İzmir’in Konak ilçesinde 87 yaşındaki bir kadının cansız bedeni, yalnız yaşadığı evde yıllar sonra bulundu. Üç yıl boyunca ne bir kapı çaldı, ne bir ses duyuldu. Apartmandan yayılan
koku bile kimseyi harekete geçirmedi. Ve sonunda, bir insanın sessiz çığlığı, kimsenin umurunda olmadan yok olup gitti.
***
Bu sadece bir haber değil! Bu, insanlığın çöküşünün, toplumun çürüyüşünün kanlı canlı bir kanıtı! Bir zamanlar birbirimizin kapısını çalan, dertleşen, bir tas çorbayı paylaşan insanlar ne
zaman bu kadar kör, sağır ve vicdansız hale geldi? Ne zaman birinin yokluğu, bizim için hiçbir anlam ifade etmez oldu?
***
Evet, teknoloji gelişti. Telefonlarımız var, internetimiz var, sosyal medyada saatlerce vakit geçiriyoruz. Ama kimse birbirine dokunmuyor, kimse birbirine gerçekten ulaşmıyor!

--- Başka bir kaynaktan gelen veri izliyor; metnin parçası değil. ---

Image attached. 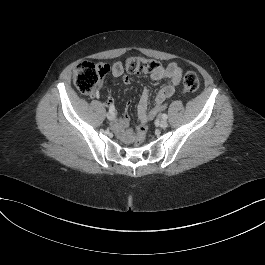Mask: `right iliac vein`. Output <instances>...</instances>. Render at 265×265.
<instances>
[{
  "label": "right iliac vein",
  "instance_id": "63e3f726",
  "mask_svg": "<svg viewBox=\"0 0 265 265\" xmlns=\"http://www.w3.org/2000/svg\"><path fill=\"white\" fill-rule=\"evenodd\" d=\"M107 118H108V120H110V121L114 120V118H115L114 113H113L112 111H109V112L107 113Z\"/></svg>",
  "mask_w": 265,
  "mask_h": 265
}]
</instances>
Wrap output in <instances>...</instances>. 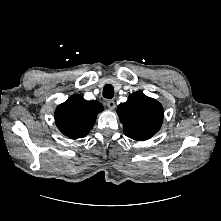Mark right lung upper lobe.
Returning <instances> with one entry per match:
<instances>
[{
	"mask_svg": "<svg viewBox=\"0 0 221 221\" xmlns=\"http://www.w3.org/2000/svg\"><path fill=\"white\" fill-rule=\"evenodd\" d=\"M102 111L101 103L74 95L56 108L55 123L70 139L82 138L93 128L97 114Z\"/></svg>",
	"mask_w": 221,
	"mask_h": 221,
	"instance_id": "1",
	"label": "right lung upper lobe"
}]
</instances>
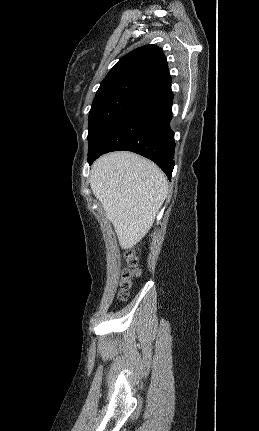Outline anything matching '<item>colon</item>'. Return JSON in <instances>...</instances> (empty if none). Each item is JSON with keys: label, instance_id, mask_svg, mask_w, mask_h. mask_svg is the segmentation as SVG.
Returning a JSON list of instances; mask_svg holds the SVG:
<instances>
[{"label": "colon", "instance_id": "1", "mask_svg": "<svg viewBox=\"0 0 259 431\" xmlns=\"http://www.w3.org/2000/svg\"><path fill=\"white\" fill-rule=\"evenodd\" d=\"M138 261L135 256L128 254L126 257V265L122 272L121 289L119 291V299L125 300L128 296V290L131 286V281L139 275Z\"/></svg>", "mask_w": 259, "mask_h": 431}]
</instances>
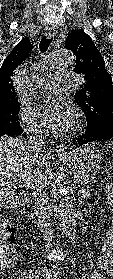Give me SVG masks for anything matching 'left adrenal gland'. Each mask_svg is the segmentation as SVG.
<instances>
[{
    "mask_svg": "<svg viewBox=\"0 0 113 279\" xmlns=\"http://www.w3.org/2000/svg\"><path fill=\"white\" fill-rule=\"evenodd\" d=\"M79 192H80L81 194H84V193H85V192H84V189L79 190Z\"/></svg>",
    "mask_w": 113,
    "mask_h": 279,
    "instance_id": "left-adrenal-gland-1",
    "label": "left adrenal gland"
}]
</instances>
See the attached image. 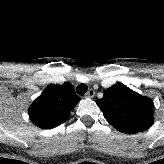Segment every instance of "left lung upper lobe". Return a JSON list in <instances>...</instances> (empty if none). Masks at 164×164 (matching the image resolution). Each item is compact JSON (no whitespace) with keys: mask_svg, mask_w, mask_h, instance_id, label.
Returning a JSON list of instances; mask_svg holds the SVG:
<instances>
[{"mask_svg":"<svg viewBox=\"0 0 164 164\" xmlns=\"http://www.w3.org/2000/svg\"><path fill=\"white\" fill-rule=\"evenodd\" d=\"M96 104L105 119L118 131L135 134L153 124L154 103L120 82L106 89Z\"/></svg>","mask_w":164,"mask_h":164,"instance_id":"1","label":"left lung upper lobe"}]
</instances>
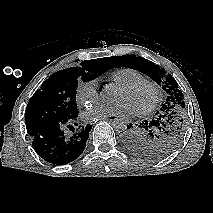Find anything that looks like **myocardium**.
I'll return each instance as SVG.
<instances>
[{"label": "myocardium", "instance_id": "myocardium-1", "mask_svg": "<svg viewBox=\"0 0 213 213\" xmlns=\"http://www.w3.org/2000/svg\"><path fill=\"white\" fill-rule=\"evenodd\" d=\"M142 86H147L151 89L153 98H152V102L147 107L140 110H133L137 116H144L156 110L160 100V90L158 85L151 80L142 79V80H138V81L120 86L121 89H124L127 91H133Z\"/></svg>", "mask_w": 213, "mask_h": 213}]
</instances>
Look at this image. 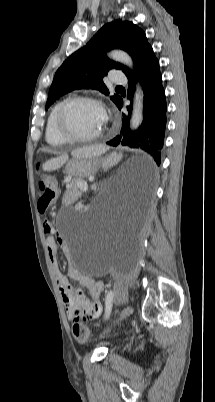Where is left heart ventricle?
I'll use <instances>...</instances> for the list:
<instances>
[{
    "label": "left heart ventricle",
    "instance_id": "left-heart-ventricle-1",
    "mask_svg": "<svg viewBox=\"0 0 215 402\" xmlns=\"http://www.w3.org/2000/svg\"><path fill=\"white\" fill-rule=\"evenodd\" d=\"M65 121L68 129L80 136H90L104 129L103 111L95 104L77 102L69 107Z\"/></svg>",
    "mask_w": 215,
    "mask_h": 402
}]
</instances>
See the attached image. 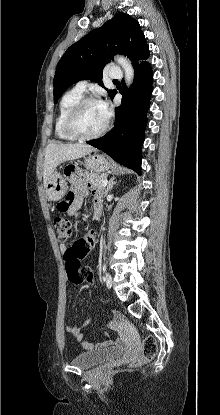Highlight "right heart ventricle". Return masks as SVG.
Listing matches in <instances>:
<instances>
[{
  "instance_id": "right-heart-ventricle-1",
  "label": "right heart ventricle",
  "mask_w": 220,
  "mask_h": 415,
  "mask_svg": "<svg viewBox=\"0 0 220 415\" xmlns=\"http://www.w3.org/2000/svg\"><path fill=\"white\" fill-rule=\"evenodd\" d=\"M82 98L83 93L76 89L69 90L62 96L55 119V135L59 139L68 141L75 140V138L69 135L65 130L64 122L69 110Z\"/></svg>"
}]
</instances>
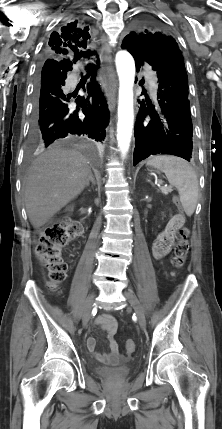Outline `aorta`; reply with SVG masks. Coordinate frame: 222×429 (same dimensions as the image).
Masks as SVG:
<instances>
[{
  "mask_svg": "<svg viewBox=\"0 0 222 429\" xmlns=\"http://www.w3.org/2000/svg\"><path fill=\"white\" fill-rule=\"evenodd\" d=\"M115 62L119 76L117 141L121 156L125 157L129 150L134 125L135 62L127 51L118 52Z\"/></svg>",
  "mask_w": 222,
  "mask_h": 429,
  "instance_id": "aorta-1",
  "label": "aorta"
}]
</instances>
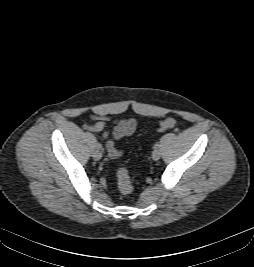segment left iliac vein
I'll list each match as a JSON object with an SVG mask.
<instances>
[{
  "mask_svg": "<svg viewBox=\"0 0 254 267\" xmlns=\"http://www.w3.org/2000/svg\"><path fill=\"white\" fill-rule=\"evenodd\" d=\"M161 157V152L159 149H155L153 152H152V158L153 160H159Z\"/></svg>",
  "mask_w": 254,
  "mask_h": 267,
  "instance_id": "1",
  "label": "left iliac vein"
}]
</instances>
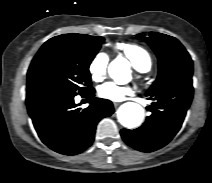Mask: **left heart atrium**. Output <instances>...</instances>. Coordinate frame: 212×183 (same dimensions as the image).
Masks as SVG:
<instances>
[{
  "instance_id": "left-heart-atrium-1",
  "label": "left heart atrium",
  "mask_w": 212,
  "mask_h": 183,
  "mask_svg": "<svg viewBox=\"0 0 212 183\" xmlns=\"http://www.w3.org/2000/svg\"><path fill=\"white\" fill-rule=\"evenodd\" d=\"M97 92L101 98L112 101H121L126 96L131 95L133 89L128 86L117 85L113 82H106L98 87Z\"/></svg>"
}]
</instances>
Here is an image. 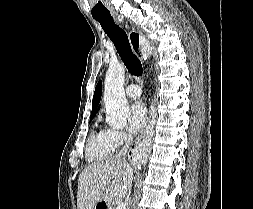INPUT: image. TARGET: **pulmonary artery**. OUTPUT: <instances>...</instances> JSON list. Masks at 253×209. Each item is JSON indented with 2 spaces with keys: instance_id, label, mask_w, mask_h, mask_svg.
<instances>
[{
  "instance_id": "pulmonary-artery-1",
  "label": "pulmonary artery",
  "mask_w": 253,
  "mask_h": 209,
  "mask_svg": "<svg viewBox=\"0 0 253 209\" xmlns=\"http://www.w3.org/2000/svg\"><path fill=\"white\" fill-rule=\"evenodd\" d=\"M126 94L131 98H138L141 95V90L137 84H130L126 87Z\"/></svg>"
}]
</instances>
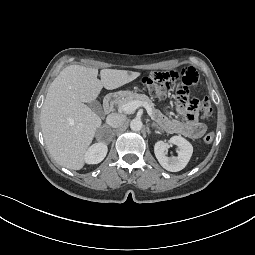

Bayramlar geçti, yıllar geçti, bu kadına bir “Nasılsın?” diyen bile olmadı. Bu mu medeniyet?
Bu mu insanlık?
Ama hayır, mesele sadece bireyselleşme değil. Ekonomik çöküş, geçim derdi, hayatın insana nefes aldırmayan ağırlığı da bizi bu hale getirdi. İnsanlar o kadar yorulmuş, o kadar tükenmiş
ki kendi derdinden başkasına bakamaz olmuş. Kimse kendi kirasını bile ödeyemezken, bir başkasını düşünecek hali kalmamış. Hayatta kalmaya çalışırken insanlığı unuttuk!
***
Ama bu bahanemiz olamaz! Eğer bu gidişata ‘dur’ demezsek, yarın bu unutulan kişi biz olacağız. Bir apartmanda, bir odada, kimsenin umurunda olmadan sessizce yok olup
gideceğiz. Ve bu sistem, bu düzen, hepimizi birer mezar taşı kadar sessiz hale getirecek!
***
Öyleyse ne yapacağız? Şikâyet edip oturacak mıyız? Hayır! Bugün bir komşunuzun kapısını çalın. Yaşlı bir akrabanızı arayın. Onların hala hayatta olduğunu, birileri tarafından değer
gördüklerini hissettirin! Çünkü insanlık ölmedi. İnsanlık bizim elimizde! Ya sahip çıkacağız, ya da hep birlikte yok olacağız! Karar sizin!